Running goggle I came up with it being April 11th, 2006 when I see it was 1st reported. 
http://gleez.com/articles/did-you-know/smallest-petrol-engine 
So does that mean next year?


----------



## Mike Reilley (Jan 2, 2008)

Oh woof.....bad juju


----------



## lownote (Jan 3, 2008)

Original story was in 2003: http://www.thesun.co.uk/sol/homepage/news/article80219.ece 

So the machine should have become ubiquitous in 2009


----------



## John J (Dec 29, 2007)

You know this is going to drive up the price of Lighter Fuel


----------



## pete (Jan 2, 2008)

You tellum jj!!!


----------



## Dwight Ennis (Jan 2, 2008)

The conspiracy theorists would tell you that the technology was bought up - then buried - by the battery making companies. hehehe


----------



## Cougar Rock Rail (Jan 2, 2008)

I call BS on this one. There isn't enough energy in a squirt of lighter fluid to power a laptop or phone for months like they claim.
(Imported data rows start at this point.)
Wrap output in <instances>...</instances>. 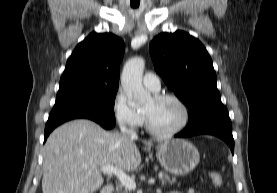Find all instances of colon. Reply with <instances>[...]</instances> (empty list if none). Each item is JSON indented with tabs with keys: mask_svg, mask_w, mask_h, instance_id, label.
<instances>
[{
	"mask_svg": "<svg viewBox=\"0 0 277 193\" xmlns=\"http://www.w3.org/2000/svg\"><path fill=\"white\" fill-rule=\"evenodd\" d=\"M209 177H210V180L212 182V184L215 186V187H222L223 186V183H224V180H223V176L220 172L218 171H211L209 173Z\"/></svg>",
	"mask_w": 277,
	"mask_h": 193,
	"instance_id": "1",
	"label": "colon"
}]
</instances>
Plus to have it run on it's own for ages is one thing...to actually produce useable power (ie. electricity) means now you need a generator connected to it of some form...and then let's see how long the power lasts. There is only so much energy in a squirt of fuel. 

Keith


----------



## Greg Elmassian (Jan 3, 2008)

The easy way to know this is bs is that there is no way to get rid of the heat. Producing power by burning always involves heat. There's no radiator, and they talk about putting it inside things and people. 

Also, combustion produces byproducts of gases and liquids. Where did all of that go? Your watch would inflate like a hot air balloon. 

I believe enough research will take you back to a date of April 1 in some year. 

Greg


----------



## kormsen (Oct 27, 2009)

Greg, where does it say, that this gimmick is supposed to work through combustion?


----------



## Greg Elmassian (Jan 3, 2008)

True, it could be a catalytic reaction, but again it would have to be exothermic to generate power, so it's true there would be no combustion byproducts, but there would be ones from the catalytic reaction. 

But you are right, the volume of the byproducts in a catalytic reaction could be smaller than the original, unless they were gaseous, so I am technically incorrect there making that generalization. 

I have also ignored the possibility of an endothermic reaction, but the negative change in heat would cause similar problems to those of my assumed exothermic reaction. 

Since no one has come up with a catalytic exothermic or endothermic reaction using gasoline with any significant caloric output, I made these generalizations. 

Sorry. 

Greg


----------